Indian Oil Corporation (IOC) reported a net profit of Rs 3,122 crore for the July-September quarter, against a net loss of Rs 450 crore in the same period last year.
“Last year, we had an inventory loss of Rs 5,134 crore; it has come down to Rs 686 crore this year. Better petrochemical margins also played a role,” B Ashok, chairman of the government-owned company, told journalists.
Income from operations rose three per cent to Rs 100,274 crore from a year before. The gross refining margin was $4.32 a barrel, from $0.9 a barrel in the same period of 2015-16. The refining throughput was 15.6 million tonnes; of the pipeline network, almost 21 mt.

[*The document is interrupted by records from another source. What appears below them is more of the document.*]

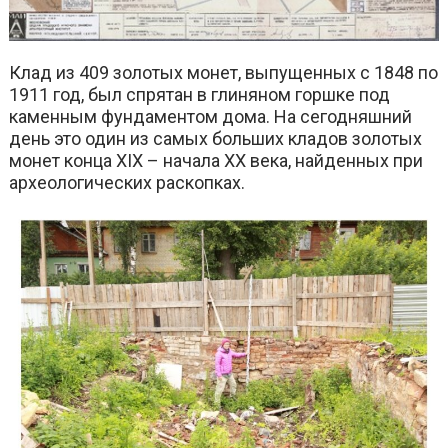
Клад из 409 золотых монет, выпущенных с 1848 по
1911 год, был спрятан в глиняном горшке под
каменным фундаментом дома. На сегодняшний
день это один из самых больших кладов золотых
монет конца XIX – начала XX века, найденных при
археологических раскопках.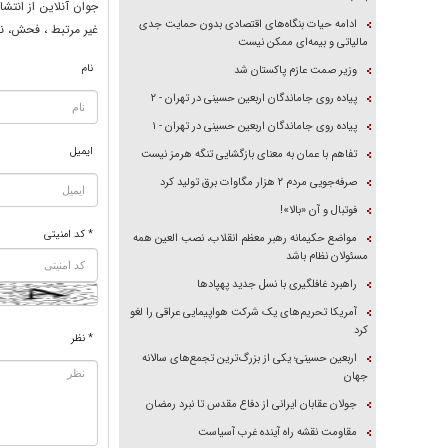
جوان آنلاين از انتشا
ادامه حیات بنگاه‌های اقتصادی بدون حمایت جدی
غير مرتبط ، فحش، نا
مالیاتی و بیمه‌ای ممکن نیست
نام
وزیر صمت عازم پاکستان شد
پیاده روی جاماندگان اربعین حسینی در تهران - ۲
پیاده روی جاماندگان اربعین حسینی در تهران - ۱
ایمیل
تفاهم با عمان به معنای بازگشایی تنگه هرمز نیست
صرفه‌جویی مردم ۲ هزار مگاوات برق تولید کرد
فوتبال و آن «بالا»!
* کد امنیتی
مواضع حکیمانه رهبر معظم انقلاب، نصب العین همه
مسئولان نظام باشد
راهبرد غافلگیری با نسل جدید پهپاد‌ها
آمریکا تحریم‌های یک شرکت هواپیمایی عراقی را لغو
کرد
* نظر
اربعین حسینی؛ یکی از بزرگ‌ترین تجمع‌های سالانه
جهان
جولان عقابان ایرانی از دفاع مقدس تا نبرد رمضان
مقاومت نقشه راه آینده غرب آسیاست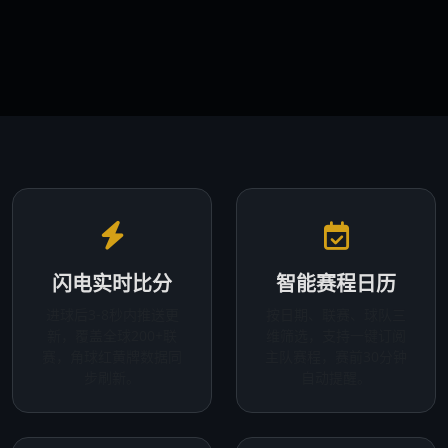
闪电实时比分
智能赛程日历
进球后3-8秒内推送更
按日期、联赛、球队三
新，覆盖全球200+联
维筛选，支持一键订阅
赛，角球红黄牌数据同
主队赛程，赛前30分钟
步刷新。
自动提醒。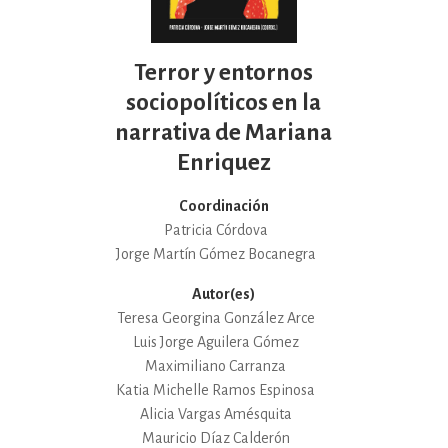
Terror y entornos
sociopolíticos en la
narrativa de Mariana
Enriquez
Coordinación
Patricia Córdova
Jorge Martín Gómez Bocanegra
Autor(es)
Teresa Georgina González Arce
Luis Jorge Aguilera Gómez
Maximiliano Carranza
Katia Michelle Ramos Espinosa
Alicia Vargas Amésquita
Mauricio Díaz Calderón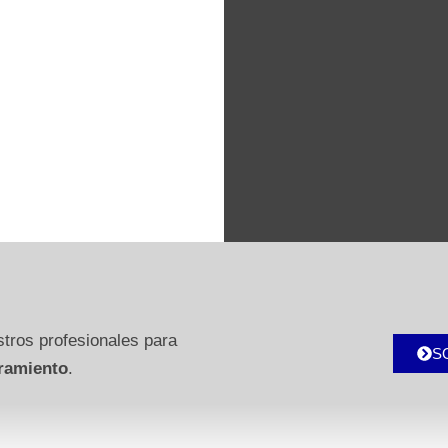
tros profesionales para
S
ramiento
.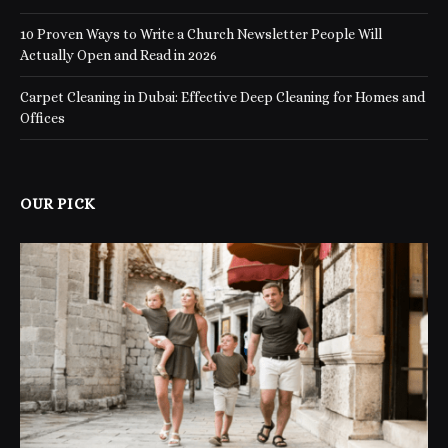
10 Proven Ways to Write a Church Newsletter People Will
Actually Open and Read in 2026
Carpet Cleaning in Dubai: Effective Deep Cleaning for Homes and
Offices
OUR PICK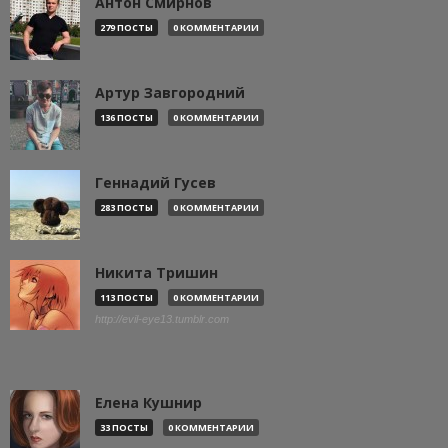
Антон Смирнов
279 ПОСТЫ
0 КОММЕНТАРИИ
Артур Завгородний
136 ПОСТЫ
0 КОММЕНТАРИИ
Геннадий Гусев
283 ПОСТЫ
0 КОММЕНТАРИИ
Никита Тришин
113 ПОСТЫ
0 КОММЕНТАРИИ
http://evil-eye13.tumblr.com
Елена Кушнир
33 ПОСТЫ
0 КОММЕНТАРИИ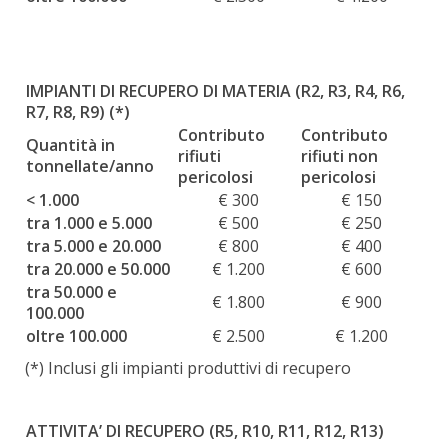
IMPIANTI DI RECUPERO DI MATERIA (R2, R3, R4, R6,
R7, R8, R9) (*)
Contributo
Contributo
Quantità in
rifiuti
rifiuti non
tonnellate/anno
pericolosi
pericolosi
< 1.000
€ 300
€ 150
tra 1.000 e 5.000
€ 500
€ 250
tra 5.000 e 20.000
€ 800
€ 400
tra 20.000 e 50.000
€ 1.200
€ 600
tra 50.000 e
€ 1.800
€ 900
100.000
oltre 100.000
€ 2.500
€ 1.200
(*) Inclusi gli impianti produttivi di recupero
ATTIVITA’ DI RECUPERO (R5, R10, R11, R12, R13)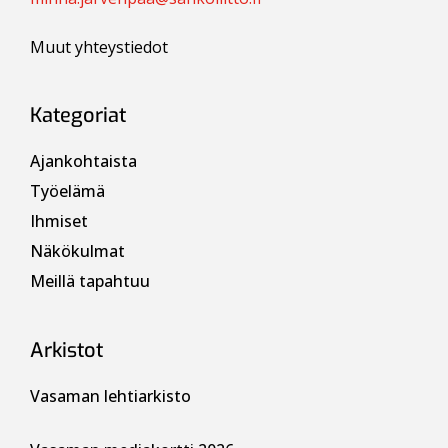
Muut yhteystiedot
Kategoriat
Ajankohtaista
Työelämä
Ihmiset
Näkökulmat
Meillä tapahtuu
Arkistot
Vasaman lehtiarkisto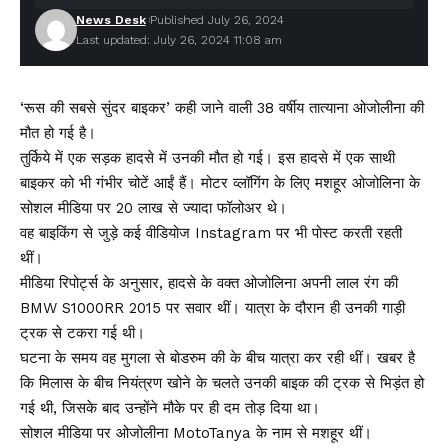
News Desk
Published July 26, 2024
Last updated: July 26, 2024 11:08 am
‘रूस की सबसे सुंदर बाइकर’ कही जाने वाली 38 वर्षीय तात्याना ओजोलीना की
मौत हो गई है।
तुर्किये में एक सड़क हादसे में उनकी मौत हो गई। इस हादसे में एक साथी
बाइकर को भी गंभीर चोटें आईं हैं। मोटर व्लॉगिंग के लिए मशहूर ओजोलिना के
सोशल मीडिया पर 20 लाख से ज्यादा फॉलोअर थे।
वह बाइकिंग से जुड़े कई वीडियोज Instagram पर भी पोस्ट करती रहती
थीं।
मीडिया रिपोर्ट्स के अनुसार, हादसे के वक्त ओजोलिना अपनी लाल रंग की
BMW S1000RR 2015 पर सवार थीं। यात्रा के दौरान ही उनकी गाड़ी
ट्रक से टकरा गई थी।
घटना के समय वह मुगला से बोडरुम की के बीच यात्रा कर रही थीं। खबर है
कि मिलास के बीच नियंत्रण खोने के चलते उनकी बाइक की ट्रक से भिड़ंत हो
गई थी, जिसके बाद उन्होंने मौके पर ही दम तोड़ दिया था।
सोशल मीडिया पर ओजोलीना MotoTanya के नाम से मशहूर थीं।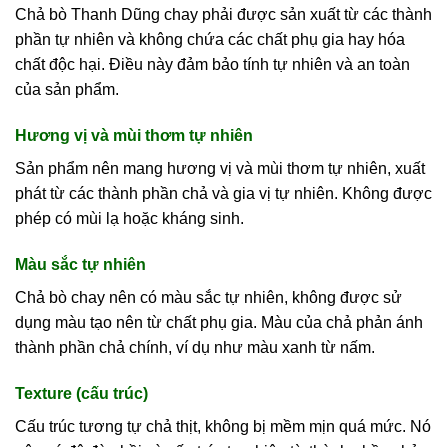
Chả bò Thanh Dũng chay phải được sản xuất từ các thành
phần tự nhiên và không chứa các chất phụ gia hay hóa
chất độc hại. Điều này đảm bảo tính tự nhiên và an toàn
của sản phẩm.
Hương vị và mùi thơm tự nhiên
Sản phẩm nên mang hương vị và mùi thơm tự nhiên, xuất
phát từ các thành phần chả và gia vị tự nhiên. Không được
phép có mùi lạ hoặc kháng sinh.
Màu sắc tự nhiên
Chả bò chay nên có màu sắc tự nhiên, không được sử
dụng màu tạo nên từ chất phụ gia. Màu của chả phản ánh
thành phần chả chính, ví dụ như màu xanh từ nấm.
Texture (cấu trúc)
Cấu trúc tương tự chả thịt, không bị mềm mịn quá mức. Nó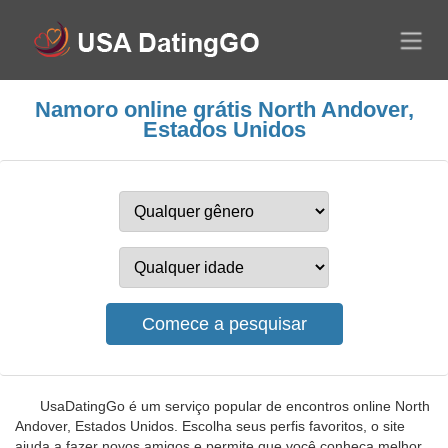
Namoro online grátis North Andover,
Estados Unidos
UsaDatingGo é um serviço popular de encontros online North
Andover, Estados Unidos. Escolha seus perfis favoritos, o site
ajuda a fazer novos amigos e permite que você conheça melhor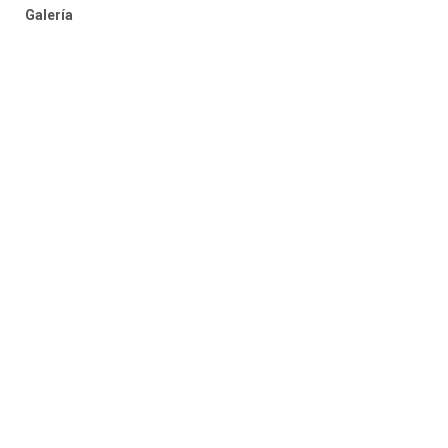
Galería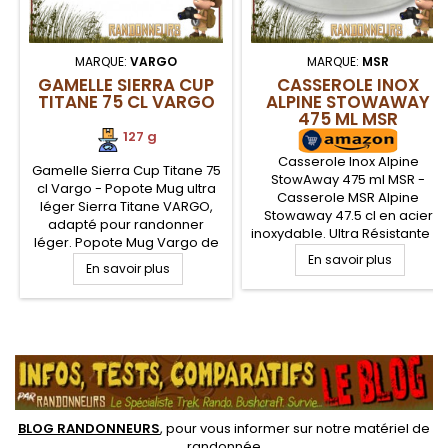
MARQUE:
VARGO
MARQUE:
MSR
GAMELLE SIERRA CUP
CASSEROLE INOX
TITANE 75 CL VARGO
ALPINE STOWAWAY
475 ML MSR
127 g
Casserole Inox Alpine
Gamelle Sierra Cup Titane 75
StowAway 475 ml MSR -
cl Vargo - Popote Mug ultra
Casserole MSR Alpine
léger Sierra Titane VARGO,
Stowaway 47.5 cl en acier
adapté pour randonner
inoxydable. Ultra Résistante la
léger. Popote Mug Vargo de
casserole Alpine Stowaway
randonnée ergonomique
En savoir plus
En savoir plus
MSR possède des poignées
avec anses repliables.
à charnières pour soulever le
Couvercle ajouré pour servir
couvercle facilement. Son
de passoire, le titane
système de fermeture
assurant robustesse et
.
optimise le rangement et lui
légèreté de cette vaisselle
apporte stabilité dans votre
randonnée ultra légère
sac à dos
BLOG RANDONNEURS
, pour vous informer sur notre
matériel de
randonnée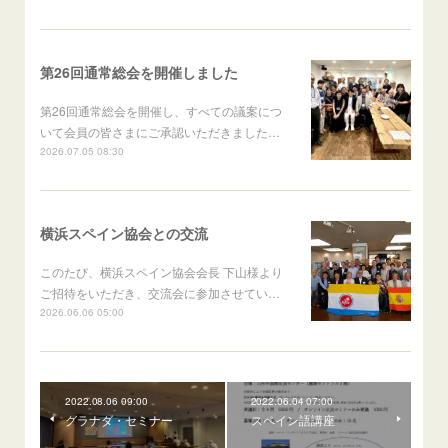
第26回通常総会を開催しました
第26回通常総会を開催し、すべての議案につ
いて会員の皆さまにご承認いただきました…
2026.07.05 08:30
横浜スペイン協会との交流
このたび、横浜スペイン協会会長 下山様より
ご招待をいただき、交流会に参加させてい…
2026.06.06 05:00
2022.08.06 09:00
2022.06.04 07:00
グラナダ・セミナー
スペイン語講座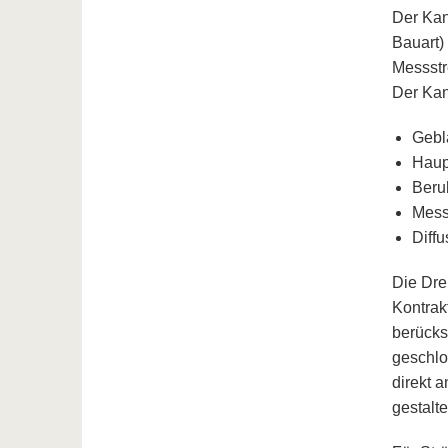
Der Kan
Bauart)
Messstr
Der Kan
Gebl
Haup
Beru
Mess
Diff
Die Dre
Kontrakt
berücks
geschlo
direkt 
gestalt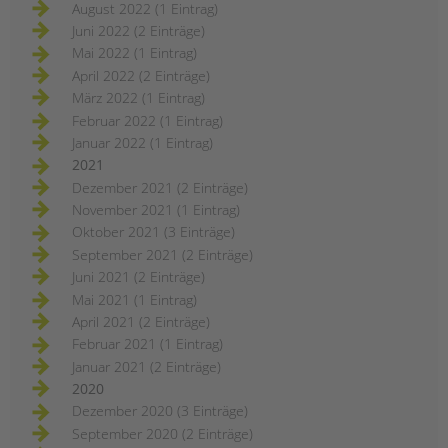
August 2022 (1 Eintrag)
Juni 2022 (2 Einträge)
Mai 2022 (1 Eintrag)
April 2022 (2 Einträge)
März 2022 (1 Eintrag)
Februar 2022 (1 Eintrag)
Januar 2022 (1 Eintrag)
2021
Dezember 2021 (2 Einträge)
November 2021 (1 Eintrag)
Oktober 2021 (3 Einträge)
September 2021 (2 Einträge)
Juni 2021 (2 Einträge)
Mai 2021 (1 Eintrag)
April 2021 (2 Einträge)
Februar 2021 (1 Eintrag)
Januar 2021 (2 Einträge)
2020
Dezember 2020 (3 Einträge)
September 2020 (2 Einträge)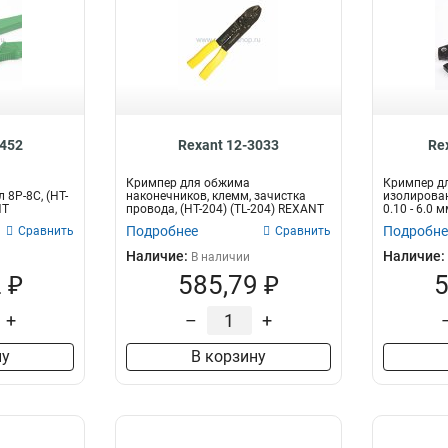
3452
Rexant 12-3033
Re
Кримпер для обжима
Кримпер д
8P-8C, (HT-
наконечников, клемм, зачистка
изолирова
NT
провода, (HT-204) (TL-204) REXANT
0.10 - 6.0 
Подробнее
Подробне
Сравнить
Сравнить
Наличие:
Наличие:
В наличии
 ₽
585,79 ₽
5
+
–
+
ну
В корзину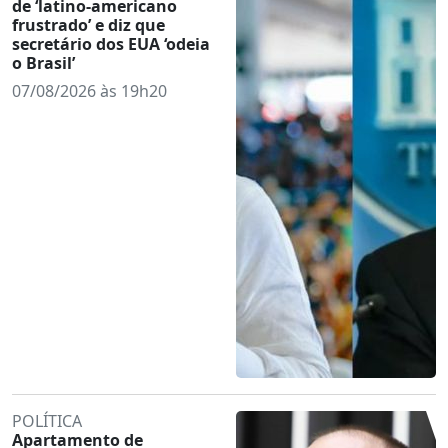
de ‘latino-americano
frustrado’ e diz que
secretário dos EUA ‘odeia
o Brasil’
07/08/2026 às 19h20
POLÍTICA
Apartamento de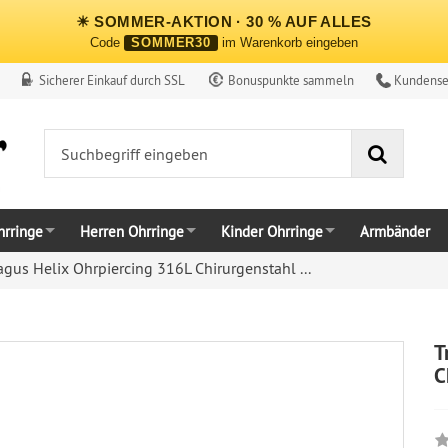
☀ SOMMER-AKTION · 30 % AUF ALLES
Code
SOMMER30
im Warenkorb eingeben
Sicherer Einkauf durch SSL
Bonuspunkte sammeln
Kundense
Suche
rringe
Herren Ohrringe
Kinder Ohrringe
Armbänder
agus Helix Ohrpiercing 316L Chirurgenstahl ...
T
C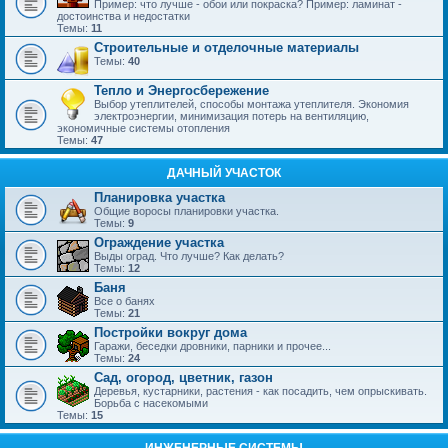
Пример: что лучше - обои или покраска? Пример: ламинат -
достоинства и недостатки
Темы:
11
Строительные и отделочные материалы
Темы:
40
Тепло и Энергосбережение
Выбор утеплителей, способы монтажа утеплителя. Экономия
электроэнергии, минимизация потерь на вентиляцию,
экономичные системы отопления
Темы:
47
ДАЧНЫЙ УЧАСТОК
Планировка участка
Общие воросы планировки участка.
Темы:
9
Ограждение участка
Выды оград. Что лучше? Как делать?
Темы:
12
Баня
Все о банях
Темы:
21
Постройки вокруг дома
Гаражи, беседки дровники, парники и прочее...
Темы:
24
Сад, огород, цветник, газон
Деревья, кустарники, растения - как посадить, чем опрыскивать.
Борьба с насекомыми
Темы:
15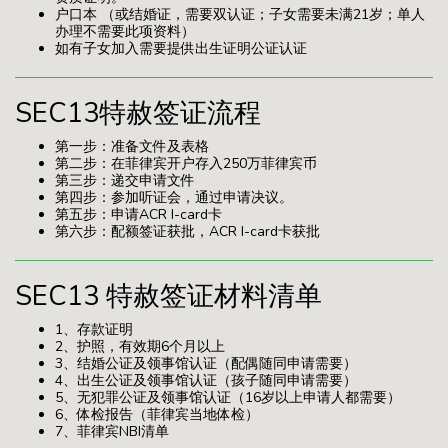
户口本 （或结婚证，需要双认证；子女需要未满21岁；单人
办理不需要此项资料）
如有子女加入需要提供出生证明公证认证
SEC13特赦签证流程
第一步：准备文件及表格
第二步：在菲律宾开户存入250万菲律宾币
第三步：递交申请文件
第四步：参加听证会，通过申请决议。
第五步：申请ACR I-card卡
第六步：配额签证获批，ACR I-card卡获批
SEC13 特赦签证材料清单
1、存款证明
2、护照，有效期6个月以上
3、结婚公证及领事馆认证（配偶随同申请需要）
4、出生公证及领事馆认证（孩子随同申请需要）
5、无犯罪公证及领事馆认证（16岁以上申请人都需要）
6、体检报告（菲律宾当地体检）
7、菲律宾NBI清单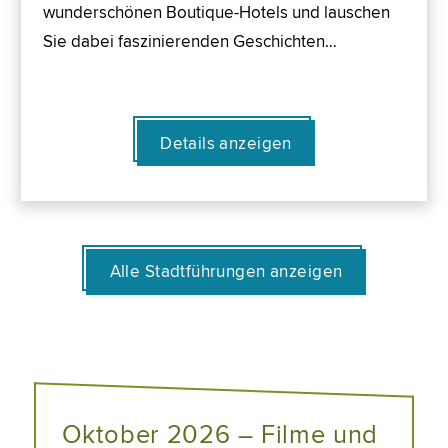
wunderschönen Boutique-Hotels und lauschen
Sie dabei faszinierenden Geschichten…
Details anzeigen
Alle Stadtführungen anzeigen
Oktober 2026 – Filme und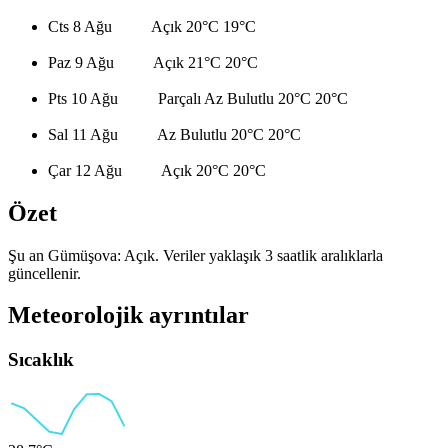
Cts 8 Ağu
Açık
20°C
19°C
Paz 9 Ağu
Açık
21°C
20°C
Pts 10 Ağu
Parçalı Az Bulutlu
20°C
20°C
Sal 11 Ağu
Az Bulutlu
20°C
20°C
Çar 12 Ağu
Açık
20°C
20°C
Özet
Şu an Gümüşova: Açık. Veriler yaklaşık 3 saatlik aralıklarla
güncellenir.
Meteorolojik ayrıntılar
Sıcaklık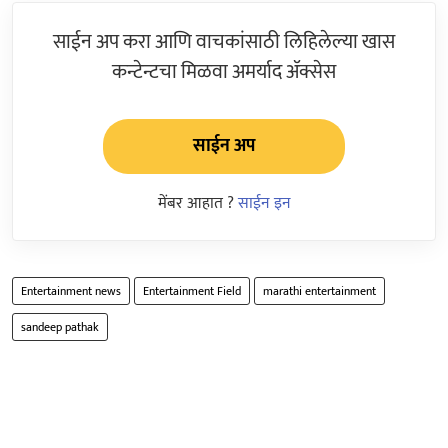
साईन अप करा आणि वाचकांसाठी लिहिलेल्या खास
कन्टेन्टचा मिळवा अमर्याद ॲक्सेस
साईन अप
मेंबर आहात ?
साईन इन
Entertainment news
Entertainment Field
marathi entertainment
sandeep pathak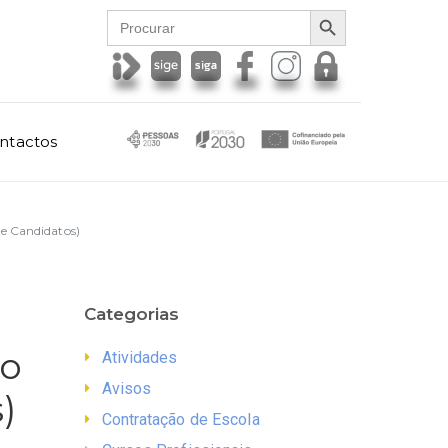
SEARCH BUTTON
Search
for:
ntactos
de Candidatos)
Categorias
do
Atividades
Avisos
)
Contratação de Escola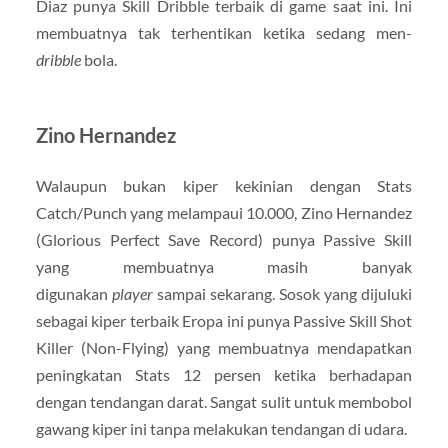
Diaz punya Skill Dribble terbaik di game saat ini. Ini
membuatnya tak terhentikan ketika sedang men-
dribble
bola.
Zino Hernandez
Walaupun bukan kiper kekinian dengan Stats
Catch/Punch yang melampaui 10.000, Zino Hernandez
(Glorious Perfect Save Record) punya Passive Skill
yang membuatnya masih banyak
digunakan
player
sampai sekarang. Sosok yang dijuluki
sebagai kiper terbaik Eropa ini punya Passive Skill Shot
Killer (Non-Flying) yang membuatnya mendapatkan
peningkatan Stats 12 persen ketika berhadapan
dengan tendangan darat. Sangat sulit untuk membobol
gawang kiper ini tanpa melakukan tendangan di udara.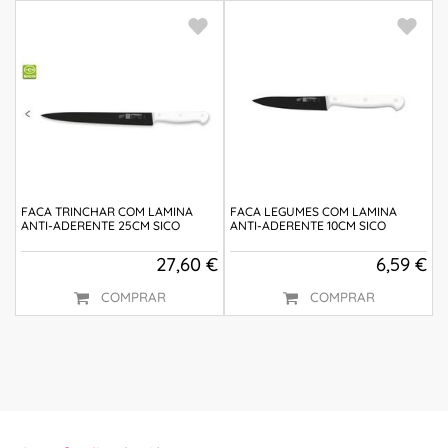
FACA TRINCHAR COM LAMINA
FACA LEGUMES COM LAMINA
ANTI-ADERENTE 25CM SICO
ANTI-ADERENTE 10CM SICO
27,60 €
6,59 €
COMPRAR
COMPRAR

“Our physical performance continues to be very good. As on September 30, debt stood at Rs 41,885 crore, as compared to Rs 525,46 crore at the same time the last financial year,” Ashok added.
Product sales, including exports, was 19.7 mt. The subsidy burden on kerosene was Rs 1,453 crore; on LPG, Rs 768 crore. Asked about competition from the newly aggressive foray of private players in the retail segment, the chairman said: “Competition is good for all of us. We have already lined up our expansion plans and will set up 1,200 retail outlets this year.”
As the pricing (for petrol and diesel) is now market-determined, new players will not get too much opportunity to experiment on this, he added.